Int J Qual Health Care. 1997 Feb; 9(1): 55-9.
Autonomy and practice: the case of complementary practitioners in the UK.
School of Continuing Education, University of Leeds, UK.
OBJECTIVE: 1. To identify the level of acceptance of the principle of British Medical Association (BMA) participation in the formulation of practice guidelines for complementary medicine amongst currently active non-orthodox practitioners in the UK. 2. To identify the level of support for individual BMA proposals. 3. To identify similarities and differences of attitude to the proposals between practitioners of selected non-orthodox therapies. DESIGN: A postal survey of 1000 practitioners of complementary medicine.

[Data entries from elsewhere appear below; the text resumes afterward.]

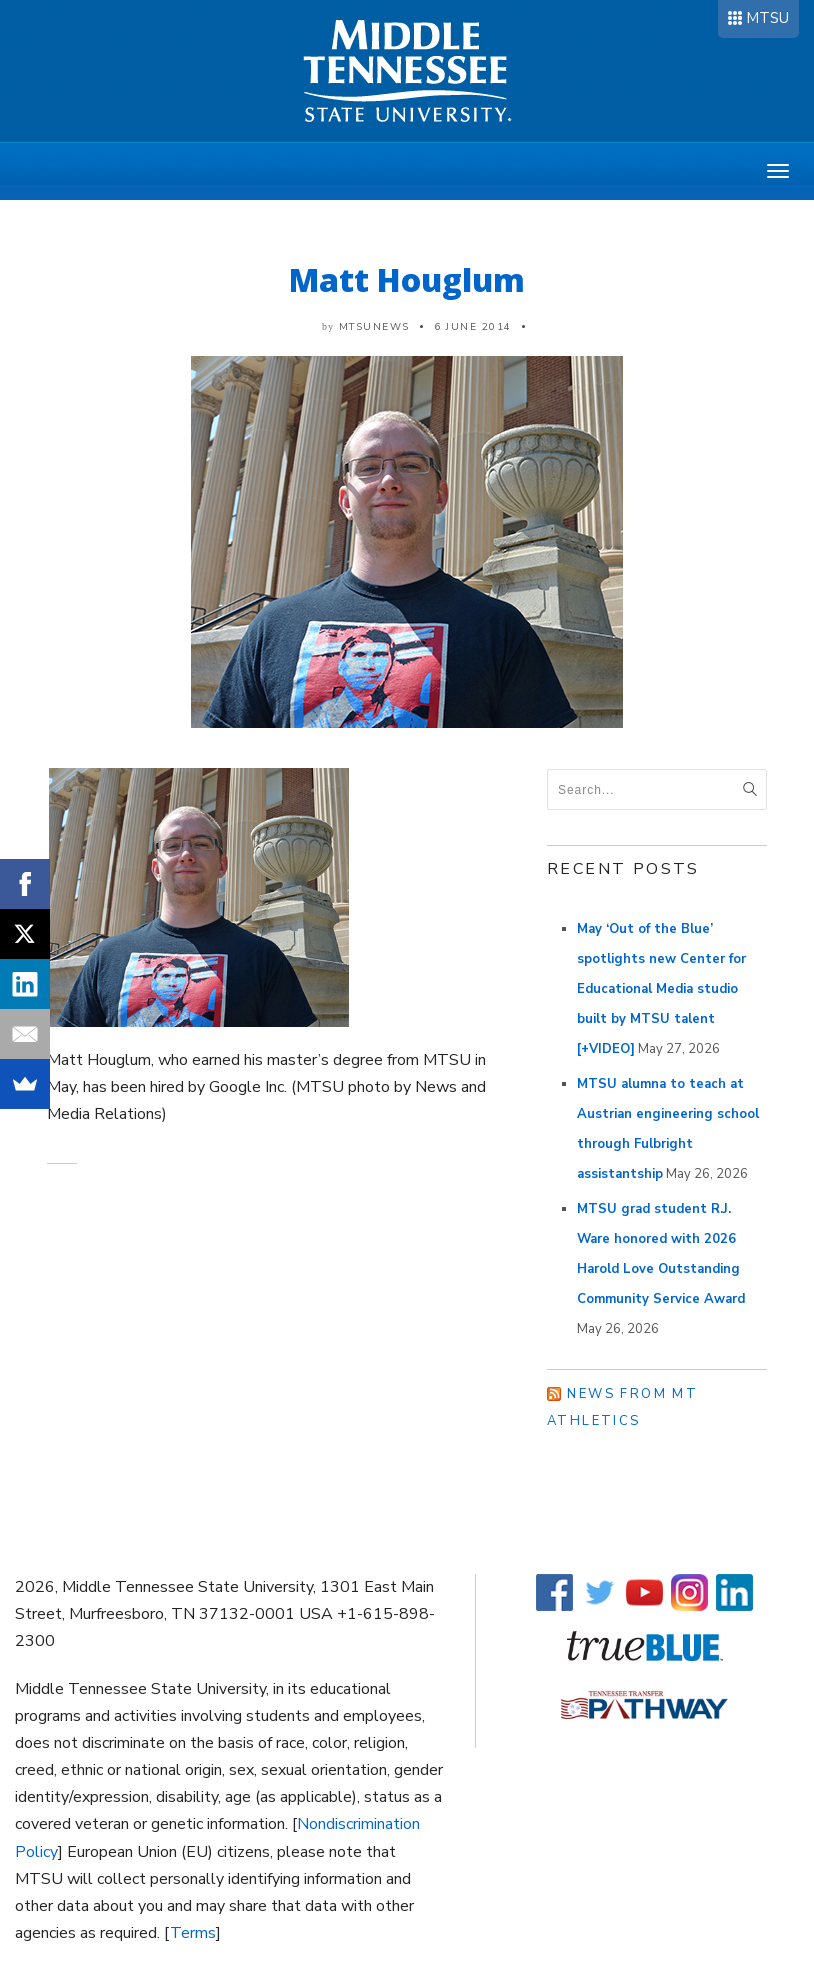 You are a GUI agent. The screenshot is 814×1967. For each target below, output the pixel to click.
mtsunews (374, 327)
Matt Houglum (407, 279)
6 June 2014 (473, 327)
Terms (193, 1933)
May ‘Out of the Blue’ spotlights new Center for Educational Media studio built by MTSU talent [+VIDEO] (661, 989)
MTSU (767, 18) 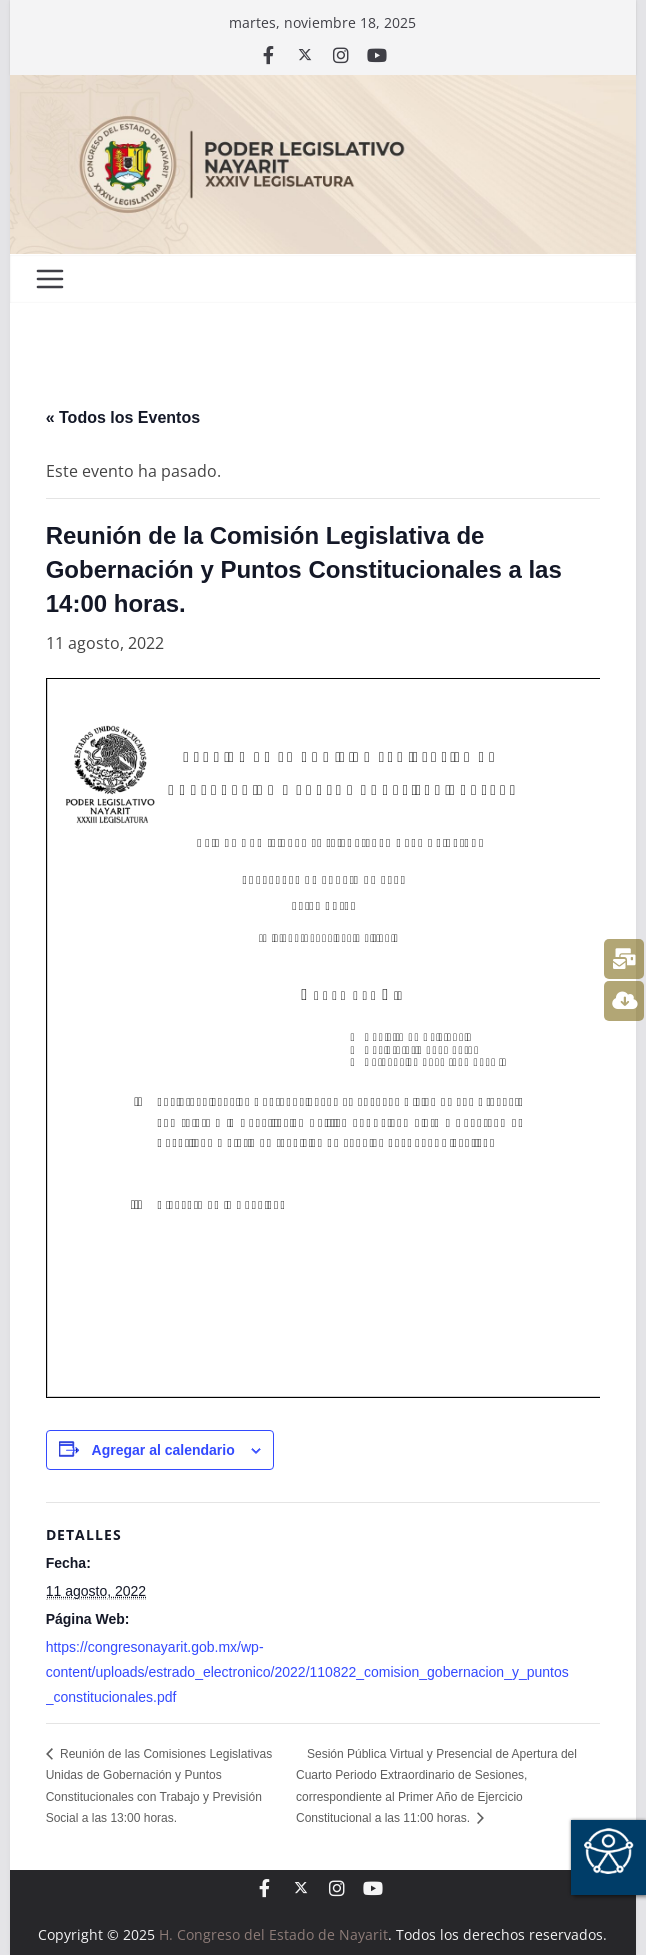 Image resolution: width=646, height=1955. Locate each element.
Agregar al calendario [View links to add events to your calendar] (163, 1450)
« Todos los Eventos (123, 417) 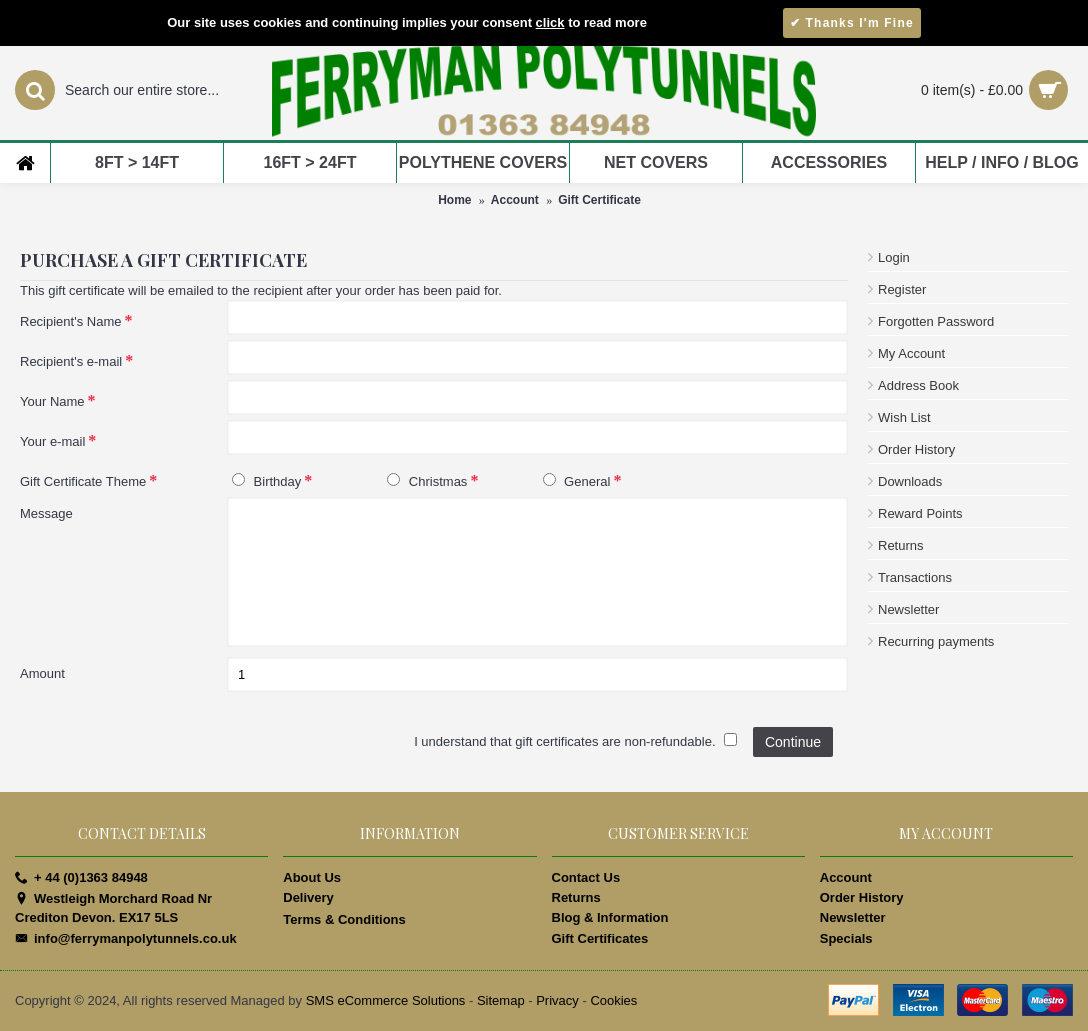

SETTING: The UK between late 1993 and early 1994. STUDY PARTICIPANTS: One thousand currently practising UK complementary therapists from 4 groups-chiropractic, "lay" homeopathy, medical herbalism and reflexology. Systematic sampling (every nth practitioner) was used to select 250 respondents from membership lists of relevant representative bodies. The reponse rate was 57%. RESULTS: The principle of BMA participation in policy formation was accepted by the vast majority of respondents, although 87.7% stipulated that this should not constitute a major role. Each of the individual BMA proposals received majority support. Acceptance rates varied from 59.7% to 92.9%. Statistically significant differentiation between therapies was recorded on certain proposals. DISCUSSION: The revised stance of the BMA is finding a potentially receptive audience amongst UK complementary practitioners. There is a large amount of common ground between the proposals and what is acceptable to practitioners. However, the situation is complicated by intra-sectoral differentiation. Particular therapy and issue-specific barriers exist to the universal utilization of the kind of measures proposed.